In the far western point of Slovenia, there are hills full of orchards—famous for their cherries—and, of course, vineyards.
Where to drink:
Reia, reia.si, is a winery run today by father Marko and his daughter Maja. They work biodynamically with local indigenous grape varieties (Rebula, Tocai, Malvazija, and Cabernet), all while keeping alive the memory of the founder, the grandfather, a telegraphist during World War I. The labels on the bottles, which may seem identical at first, actually have different colors, and each color corresponds to a Morse code that indicates the year the wine was harvested. Marko is deeply connected to the land and speaks like the Native Americans: when referring to wines, for example, he doesn't think in terms of years, but in lunar phases.
Before heading back, don't miss a dinner at Hiša Franko, hisafranko.com, the Michelin three-star restaurant by chef Ana Roš in Kobarid (Caporetto).
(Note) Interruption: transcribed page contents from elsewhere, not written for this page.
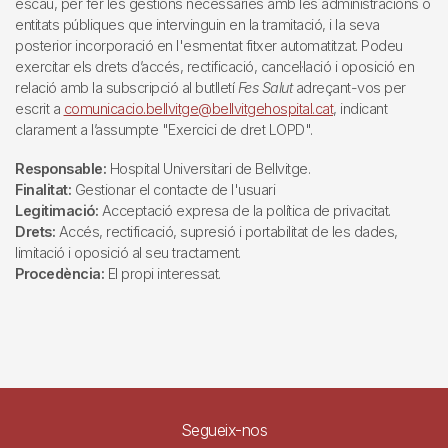
escau, per fer les gestions necessàries amb les administracions o
entitats públiques que intervinguin en la tramitació, i la seva
posterior incorporació en l'esmentat fitxer automatitzat. Podeu
exercitar els drets d’accés, rectificació, cancel·lació i oposició en
relació amb la subscripció al butlletí
Fes Salut
adreçant-vos per
escrit a
comunicacio.bellvitge@bellvitgehospital.cat
, indicant
clarament a l’assumpte "Exercici de dret LOPD".
Responsable:
Hospital Universitari de Bellvitge.
Finalitat:
Gestionar el contacte de l'usuari
Legitimació:
Acceptació expresa de la política de privacitat.
Drets:
Accés, rectificació, supresió i portabilitat de les dades,
limitació i oposició al seu tractament.
Procedència:
El propi interessat.
Segueix-nos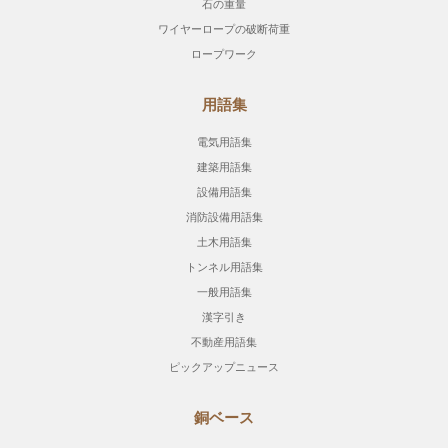
石の重量
ワイヤーロープの破断荷重
ロープワーク
用語集
電気用語集
建築用語集
設備用語集
消防設備用語集
土木用語集
トンネル用語集
一般用語集
漢字引き
不動産用語集
ピックアップニュース
銅ベース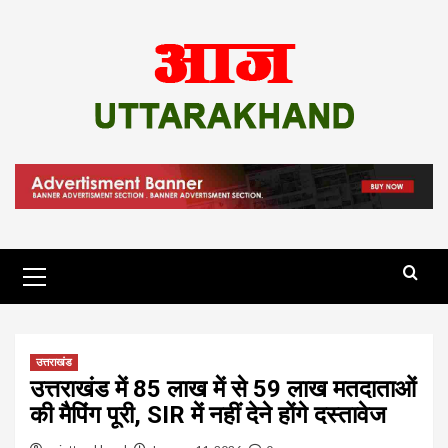
Skip
to
content
Primary
Menu
उत्तराखंड
उत्तराखंड में 85 लाख में से 59 लाख मतदाताओं
की मैपिंग पूरी, SIR में नहीं देने होंगे दस्तावेज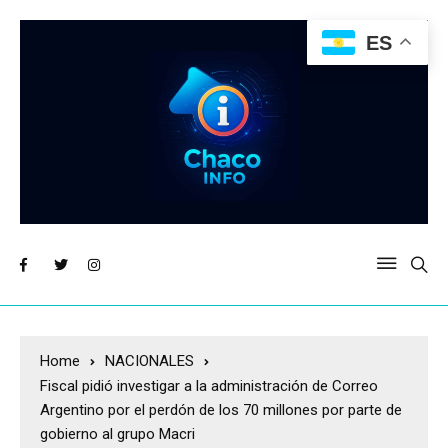
ES
Home
NACIONALES
Fiscal pidió investigar a la administración de Correo
Argentino por el perdón de los 70 millones por parte de
gobierno al grupo Macri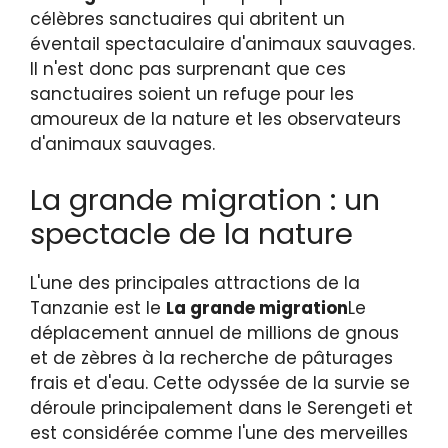
célèbres sanctuaires qui abritent un
éventail spectaculaire d'animaux sauvages.
Il n'est donc pas surprenant que ces
sanctuaires soient un refuge pour les
amoureux de la nature et les observateurs
d'animaux sauvages.
La grande migration : un
spectacle de la nature
L'une des principales attractions de la
Tanzanie est le
La grande migration
Le
déplacement annuel de millions de gnous
et de zèbres à la recherche de pâturages
frais et d'eau. Cette odyssée de la survie se
déroule principalement dans le Serengeti et
est considérée comme l'une des merveilles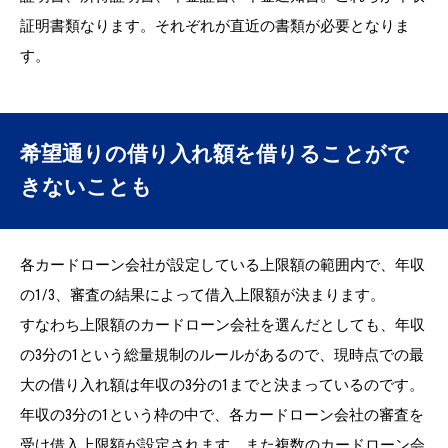
証明書類なります。それぞれが直近の書類が必要となりま
す。
希望通りの借り入れ額を借りることがで
きないことも
各カードローン会社が設定している上限額の範囲内で、年収
の1/3、審査の結果によって借入上限額が決まります。
すなわち上限額のカードローン会社を選んだとしても、年収
の3分の1という総量規制のルールがあるので、現時点での最
大の借り入れ額は年収の3分の1までと決まっているのです。
年収の3分の1という枠の中で、各カードローン会社の審査を
受け借入上限額が設定されます。また複数のカードローン会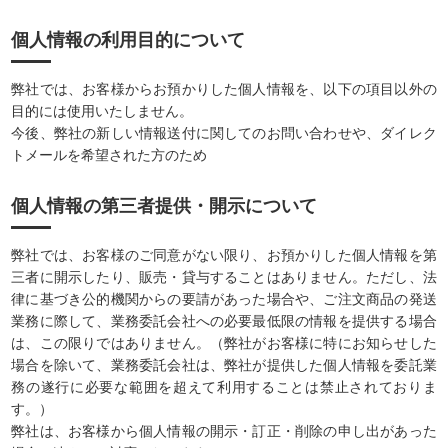
個人情報の利用目的について
弊社では、お客様からお預かりした個人情報を、以下の項目以外の
目的には使用いたしません。
今後、弊社の新しい情報送付に関してのお問い合わせや、ダイレク
トメールを希望された方のため
個人情報の第三者提供・開示について
弊社では、お客様のご同意がない限り、お預かりした個人情報を第
三者に開示したり、販売・貸与することはありません。ただし、法
律に基づき公的機関からの要請があった場合や、ご注文商品の発送
業務に際して、業務委託会社への必要最低限の情報を提供する場合
は、この限りではありません。（弊社がお客様に特にお知らせした
場合を除いて、業務委託会社は、弊社が提供した個人情報を委託業
務の遂行に必要な範囲を超えて利用することは禁止されておりま
す。）
弊社は、お客様から個人情報の開示・訂正・削除の申し出があった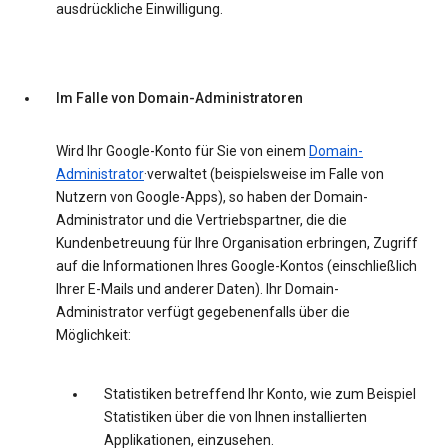
ausdrückliche Einwilligung.
Im Falle von Domain-Administratoren
Wird Ihr Google-Konto für Sie von einem
Domain-
Administrator
·verwaltet (beispielsweise im Falle von
Nutzern von Google-Apps), so haben der Domain-
Administrator und die Vertriebspartner, die die
Kundenbetreuung für Ihre Organisation erbringen, Zugriff
auf die Informationen Ihres Google-Kontos (einschließlich
Ihrer E-Mails und anderer Daten). Ihr Domain-
Administrator verfügt gegebenenfalls über die
Möglichkeit:
Statistiken betreffend Ihr Konto, wie zum Beispiel
Statistiken über die von Ihnen installierten
Applikationen, einzusehen.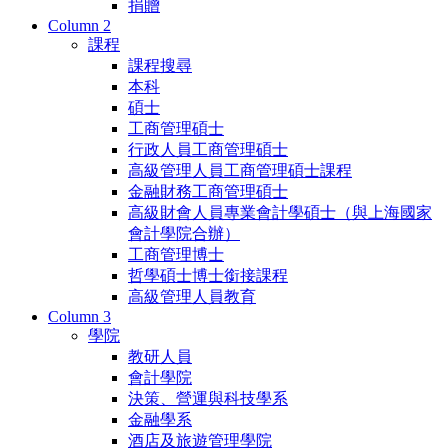
捐贈
Column 2
課程
課程搜尋
本科
碩士
工商管理碩士
行政人員工商管理碩士
高級管理人員工商管理碩士課程
金融財務工商管理碩士
高級財會人員專業會計學碩士（與上海國家
會計學院合辦）
工商管理博士
哲學碩士博士銜接課程
高級管理人員教育
Column 3
學院
教研人員
會計學院
決策、營運與科技學系
金融學系
酒店及旅遊管理學院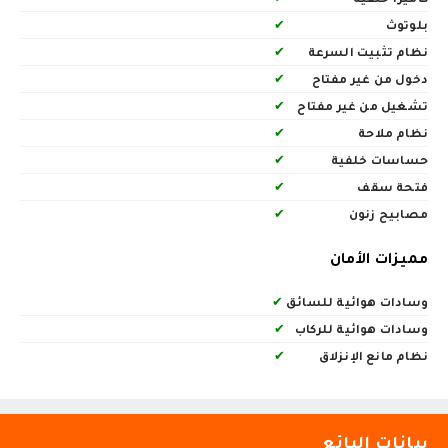
بلوتوث
✔
نظام تثبيت السرعة
✔
دخول من غير مفتاح
✔
تشغيل من غير مفتاح
✔
نظام ملاحة
✔
حساسات خلفية
✔
فتحة سقف
✔
مصابيح زنون
✔
مميزات الأمان
وسادات هوائية للسائق
✔
وسادات هوائية للركاب
✔
نظام مانع الإنزلاق
✔
بيانات البائع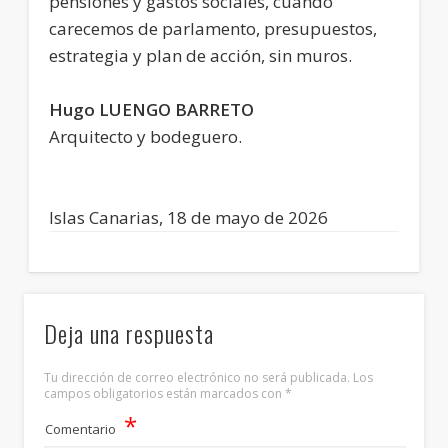
pensiones y gastos sociales, cuando
carecemos de parlamento, presupuestos,
estrategia y plan de acción, sin muros.
Hugo LUENGO BARRETO
Arquitecto y bodeguero.
Islas Canarias, 18 de mayo de 2026
Deja una respuesta
Tu dirección de correo electrónico no será publicada.
Los
campos obligatorios están marcados con
*
*
Comentario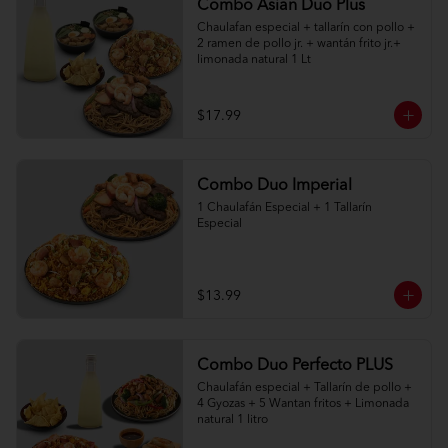
Combo Asian Duo Plus
Chaulafan especial + tallarín con pollo + 
2 ramen de pollo jr. + wantán frito jr.+ 
limonada natural 1 Lt
$17.99
Combo Duo Imperial
1 Chaulafán Especial + 1 Tallarín 
Especial
$13.99
Combo Duo Perfecto PLUS
Chaulafán especial + Tallarín de pollo + 
4 Gyozas + 5 Wantan fritos + Limonada 
natural 1 litro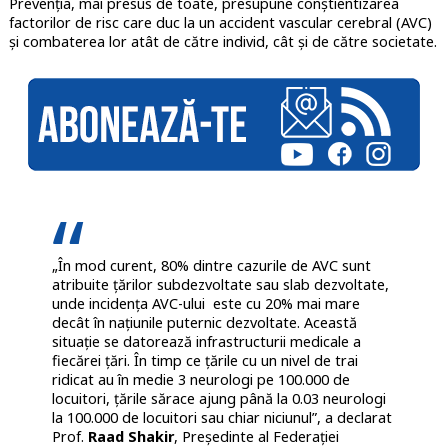
Prevenția, mai presus de toate, presupune conștientizarea
factorilor de risc care duc la un accident vascular cerebral (AVC)
și combaterea lor atât de către individ, cât și de către societate.
„În mod curent, 80% dintre cazurile de AVC sunt
atribuite țărilor subdezvoltate sau slab dezvoltate,
unde incidența AVC-ului este cu 20% mai mare
decât în națiunile puternic dezvoltate. Această
situație se datorează infrastructurii medicale a
fiecărei țări. În timp ce țările cu un nivel de trai
ridicat au în medie 3 neurologi pe 100.000 de
locuitori, țările sărace ajung până la 0.03 neurologi
la 100.000 de locuitori sau chiar niciunul”, a declarat
Prof.
Raad Shakir
, Președinte al Federației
She began creating top-level cuisine, using local resources and foraging (searching for wild food), sparking a trend in the Balkans that has also influenced wine production.

Soundtrack for the stage:
In the army now (Laibach), the German band Rammstein owes everything to this group from Trbovlje.
Plastika (Joker Out), very contemporary Slovenian rock.
Zum Zum (Magnificent), trashy music with style.
Hejtr (Pigs Parlament), punk-ska-HC-metal band from Slovenia.